An acute oral toxicity study was conducted according to OECD 423 and in compliance with GLP. Six female Wistar rats were exposed to 2000 mg/kg bw test substance dissolved in 0.5% CMC-solution by oral gavage. No mortality was observed. Impaired general state and piloerection were observed in 4 animals. Red discoloration of feces was observed in all animals and discoloration of urine in 3 animals. No adverse effects on body weight were observed. There were no macroscopic pathological findings in any of the animals. Under the conditions of the test the LD50 was determined to be greater than 2000 mg/kg bw.

Three albino rats per sex per dose were exposed via oral gavage. Animals received 2000 mg/kg bw of the test substance (containing 20% of the active ingredient). At the end of the study period animals were necropsied. No mortality was observed. Piloerection, hunched posture, and dyspnea were seen. The animals recovered within 6 to 8 days. Gross pathology showed no deviations. The LD50 was determined to be >2000 mg/kg bw.

 

Acute toxicity: dermal 

An acute dermal toxicity study was performed according to OECD 402 and in compliance with GLP. Five Wistar rats per sex were exposed to 2000 mg/kg bw as suspension in 0.5 % CMC-solution. The test substance was applied to clipped application site (dorsal and dorso-lateral parts of the trunk, comprising at least 10% of the total body surface) and was covered by semi-occlusive dressing during the 24-hour exposure period. The animals were observed for 14 days. Neither mortality nor signs of systemic toxicity were observed in the animals. Local effects occurred within the first 10 days after application. Very slight to moderate erythema (grade 1 to 3) and very slight to severe edema (grade 1 to 4) were observed. Erythema was not assessable due to reddish discoloration of the application area (day 1). Some stagnation of body weight gain was observed but was considered to be unspecific. No macroscopic pathologic abnormalities were noted in all animals examined at the end of the study. Under the conditions of the test the LD50 was determined to be greater than 2000 mg/kg bw.

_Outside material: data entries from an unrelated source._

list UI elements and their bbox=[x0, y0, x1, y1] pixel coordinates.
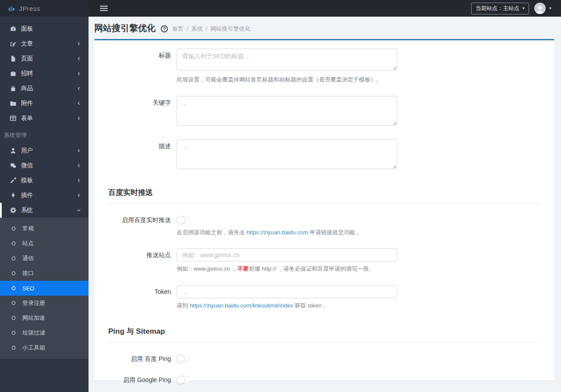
submenu-item-label: 网站加速 bbox=[22, 314, 45, 322]
form-group-title: 标题 此项设置，可能会覆盖掉网站首页标题和副标题的设置（是否覆盖决定于模板）。 bbox=[94, 49, 554, 84]
submenu-item-label: 通信 bbox=[22, 254, 34, 262]
sidebar-item-templates[interactable]: 模板 bbox=[0, 173, 89, 188]
sidebar: 面板 文章 页面 招聘 商品 附件 表单 bbox=[0, 17, 89, 392]
brand[interactable]: JPress bbox=[0, 0, 89, 17]
submenu-item-login-register[interactable]: 登录注册 bbox=[0, 296, 89, 311]
chevron-left-icon bbox=[76, 56, 82, 61]
settings-card: 标题 此项设置，可能会覆盖掉网站首页标题和副标题的设置（是否覆盖决定于模板）。 … bbox=[94, 39, 554, 381]
breadcrumb-separator: / bbox=[187, 25, 188, 33]
submenu-item-label: 垃圾过滤 bbox=[22, 329, 45, 337]
page-title: 网站搜引擎优化 bbox=[94, 22, 156, 34]
sidebar-toggle-hamburger-icon[interactable] bbox=[100, 6, 108, 11]
submenu-item-label: 登录注册 bbox=[22, 299, 45, 307]
help-text: 申请链接提交功能 。 bbox=[308, 229, 362, 236]
form-group-enable-baidu-push: 启用百度实时推送 在启用该功能之前，请先去 https://ziyuan.bai… bbox=[94, 216, 554, 237]
help-question-icon[interactable]: ? bbox=[161, 25, 168, 32]
submenu-item-communication[interactable]: 通信 bbox=[0, 251, 89, 266]
submenu-item-sites[interactable]: 站点 bbox=[0, 236, 89, 251]
chevron-left-icon bbox=[76, 163, 82, 168]
sidebar-item-label: 模板 bbox=[21, 177, 33, 184]
help-text: 在启用该功能之前，请先去 bbox=[177, 229, 247, 236]
breadcrumb-home[interactable]: 首页 bbox=[172, 25, 184, 33]
avatar bbox=[534, 3, 546, 14]
sidebar-item-wechat[interactable]: 微信 bbox=[0, 158, 89, 173]
ping-sitemap-section-heading: Ping 与 Sitemap bbox=[108, 326, 540, 343]
wechat-icon bbox=[10, 162, 17, 169]
user-icon bbox=[10, 147, 17, 154]
edit-icon bbox=[10, 40, 17, 47]
sidebar-item-pages[interactable]: 页面 bbox=[0, 51, 89, 66]
form-group-baidu-ping: 启用 百度 Ping bbox=[94, 355, 554, 364]
google-ping-toggle[interactable] bbox=[177, 376, 189, 383]
breadcrumb-current: 网站搜引擎优化 bbox=[210, 25, 250, 33]
sidebar-item-products[interactable]: 商品 bbox=[0, 81, 89, 96]
circle-icon bbox=[11, 255, 17, 261]
description-label: 描述 bbox=[94, 139, 171, 171]
sidebar-item-dashboard[interactable]: 面板 bbox=[0, 21, 89, 36]
file-icon bbox=[10, 55, 17, 62]
sidebar-item-forms[interactable]: 表单 bbox=[0, 111, 89, 126]
breadcrumb-system[interactable]: 系统 bbox=[192, 25, 203, 33]
chevron-left-icon bbox=[76, 86, 82, 91]
sidebar-item-plugins[interactable]: 插件 bbox=[0, 188, 89, 203]
circle-icon bbox=[11, 345, 17, 351]
chevron-down-icon bbox=[76, 208, 82, 213]
push-site-input[interactable] bbox=[177, 248, 397, 261]
tools-icon bbox=[10, 177, 17, 184]
breadcrumb: 首页 / 系统 / 网站搜引擎优化 bbox=[172, 25, 250, 33]
caret-down-icon: ▾ bbox=[549, 6, 551, 11]
token-input[interactable] bbox=[177, 285, 397, 298]
brand-name: JPress bbox=[19, 5, 40, 12]
system-submenu: 常规 站点 通信 接口 SEO 登录注册 bbox=[0, 218, 89, 359]
submenu-item-general[interactable]: 常规 bbox=[0, 221, 89, 236]
site-switcher-label: 当前站点：主站点 bbox=[476, 5, 519, 12]
seo-title-textarea[interactable] bbox=[177, 49, 397, 71]
site-switcher-dropdown[interactable]: 当前站点：主站点 ▾ bbox=[471, 3, 529, 14]
linksubmit-link[interactable]: https://ziyuan.baidu.com/linksubmit/inde… bbox=[190, 302, 293, 309]
sidebar-item-label: 系统 bbox=[21, 206, 33, 214]
sidebar-item-label: 附件 bbox=[21, 99, 33, 107]
baidu-ping-toggle[interactable] bbox=[177, 355, 189, 362]
sidebar-item-label: 插件 bbox=[21, 191, 33, 199]
sidebar-section-label: 系统管理 bbox=[0, 126, 89, 143]
seo-description-textarea[interactable] bbox=[177, 139, 397, 169]
google-ping-label: 启用 Google Ping bbox=[94, 376, 171, 385]
enable-baidu-push-toggle[interactable] bbox=[177, 216, 189, 223]
chevron-left-icon bbox=[76, 178, 82, 183]
circle-icon bbox=[11, 300, 17, 306]
sidebar-item-recruit[interactable]: 招聘 bbox=[0, 66, 89, 81]
sidebar-item-articles[interactable]: 文章 bbox=[0, 36, 89, 51]
sidebar-item-label: 招聘 bbox=[21, 70, 33, 78]
baidu-ping-label: 启用 百度 Ping bbox=[94, 355, 171, 364]
sidebar-item-label: 页面 bbox=[21, 55, 33, 63]
sidebar-item-label: 表单 bbox=[21, 114, 33, 122]
submenu-item-label: 接口 bbox=[22, 269, 34, 277]
submenu-item-toolbox[interactable]: 小工具箱 bbox=[0, 340, 89, 355]
user-silhouette-icon bbox=[535, 4, 545, 14]
chevron-left-icon bbox=[76, 116, 82, 121]
submenu-item-label: 小工具箱 bbox=[22, 344, 45, 352]
token-label: Token bbox=[94, 285, 171, 310]
submenu-item-spam-filter[interactable]: 垃圾过滤 bbox=[0, 325, 89, 340]
submenu-item-api[interactable]: 接口 bbox=[0, 266, 89, 281]
submenu-item-label: 常规 bbox=[22, 225, 34, 233]
seo-keywords-textarea[interactable] bbox=[177, 96, 397, 126]
plug-icon bbox=[10, 192, 17, 199]
shopping-bag-icon bbox=[10, 85, 17, 92]
title-label: 标题 bbox=[94, 49, 171, 84]
submenu-item-seo[interactable]: SEO bbox=[0, 281, 89, 296]
sidebar-item-system[interactable]: 系统 bbox=[0, 203, 89, 218]
circle-icon bbox=[11, 315, 17, 321]
circle-icon bbox=[11, 330, 17, 336]
gear-icon bbox=[10, 207, 17, 214]
folder-icon bbox=[10, 100, 17, 107]
user-menu[interactable]: ▾ bbox=[534, 3, 551, 14]
submenu-item-site-speed[interactable]: 网站加速 bbox=[0, 311, 89, 325]
sidebar-item-label: 文章 bbox=[21, 40, 33, 48]
token-help: 请到 https://ziyuan.baidu.com/linksubmit/i… bbox=[177, 301, 397, 310]
sidebar-item-users[interactable]: 用户 bbox=[0, 143, 89, 158]
sidebar-item-attachments[interactable]: 附件 bbox=[0, 96, 89, 111]
sidebar-item-label: 微信 bbox=[21, 162, 33, 170]
briefcase-icon bbox=[10, 70, 17, 77]
baidu-ziyuan-link[interactable]: https://ziyuan.baidu.com bbox=[247, 229, 308, 236]
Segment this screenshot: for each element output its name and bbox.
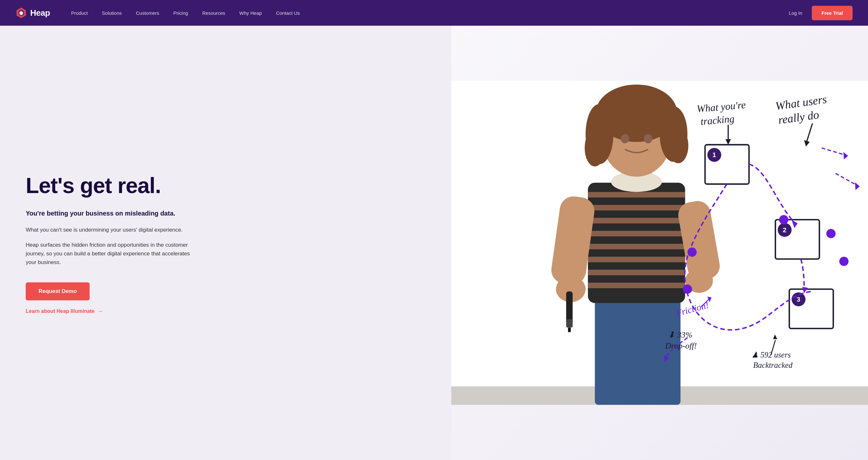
svg-text:3: 3 <box>797 296 800 303</box>
arrow-right-icon: → <box>97 308 103 315</box>
illuminate-link-text: Learn about Heap Illuminate <box>26 308 94 314</box>
svg-point-52 <box>683 285 692 294</box>
hero-headline: Let's get real. <box>26 174 432 197</box>
nav-pricing[interactable]: Pricing <box>168 8 194 18</box>
svg-rect-31 <box>568 328 571 332</box>
hero-left: Let's get real. You're betting your busi… <box>0 26 451 460</box>
svg-point-24 <box>644 134 652 143</box>
svg-rect-12 <box>588 257 685 262</box>
heap-logo-icon <box>16 7 27 19</box>
svg-rect-11 <box>588 244 685 249</box>
hero-body-1: What you can't see is undermining your u… <box>26 225 199 234</box>
hero-body-2: Heap surfaces the hidden friction and op… <box>26 241 199 267</box>
svg-point-51 <box>687 247 697 257</box>
svg-rect-30 <box>566 319 572 328</box>
svg-point-23 <box>621 134 629 143</box>
navbar: Heap Product Solutions Customers Pricing… <box>0 0 868 26</box>
svg-text:Backtracked: Backtracked <box>753 361 793 369</box>
nav-customers[interactable]: Customers <box>130 8 165 18</box>
svg-point-53 <box>779 215 788 224</box>
nav-resources[interactable]: Resources <box>196 8 231 18</box>
svg-point-54 <box>826 229 836 238</box>
nav-links: Product Solutions Customers Pricing Reso… <box>65 8 783 18</box>
whiteboard-drawing: What you're tracking 1 What users really… <box>451 26 868 460</box>
svg-point-22 <box>668 128 688 163</box>
svg-rect-7 <box>588 192 685 197</box>
nav-solutions[interactable]: Solutions <box>96 8 127 18</box>
svg-rect-10 <box>588 231 685 237</box>
svg-point-55 <box>839 257 849 266</box>
svg-rect-9 <box>588 218 685 223</box>
svg-text:1: 1 <box>713 151 716 158</box>
svg-rect-8 <box>588 205 685 210</box>
svg-rect-13 <box>588 270 685 275</box>
logo-link[interactable]: Heap <box>16 7 50 19</box>
hero-subheadline: You're betting your business on misleadi… <box>26 209 432 218</box>
hero-section: Let's get real. You're betting your busi… <box>0 26 868 460</box>
svg-rect-29 <box>566 292 572 324</box>
svg-text:⬇ 33%: ⬇ 33% <box>668 330 692 340</box>
svg-point-21 <box>585 129 605 166</box>
login-link[interactable]: Log In <box>783 8 808 18</box>
free-trial-button[interactable]: Free Trial <box>812 6 852 20</box>
logo-text: Heap <box>30 8 50 18</box>
hero-right: What you're tracking 1 What users really… <box>451 26 868 460</box>
request-demo-button[interactable]: Request Demo <box>26 282 90 300</box>
svg-rect-14 <box>588 283 685 288</box>
nav-why-heap[interactable]: Why Heap <box>234 8 268 18</box>
nav-actions: Log In Free Trial <box>783 6 852 20</box>
svg-text:2: 2 <box>783 226 786 234</box>
nav-contact-us[interactable]: Contact Us <box>270 8 306 18</box>
nav-product[interactable]: Product <box>65 8 94 18</box>
illuminate-link[interactable]: Learn about Heap Illuminate → <box>26 308 432 315</box>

Justification for selection of acute toxicity – oral endpoint
There are two studies available. The study performed with the highest concentration active ingredient (90%) was selected as key.

Justification for selection of acute toxicity – dermal endpoint
There is only one study available.

Justification for classification or non-classification

As the oral LD50 and the dermal LD50 were determined to be >2000 mg/kg bw, classification for oral and dermal acute toxicity is not warranted in accordance with EU Classification, Labeling and Packaging of Substances and Mixtures (CLP) Regulation No. 1272/2008.

 

Due to lacking data classification for acute inhalation toxicity is not possible in accordance with EU Classification, Labeling and Packaging of Substances and Mixtures (CLP) Regulation No. 1272/2008.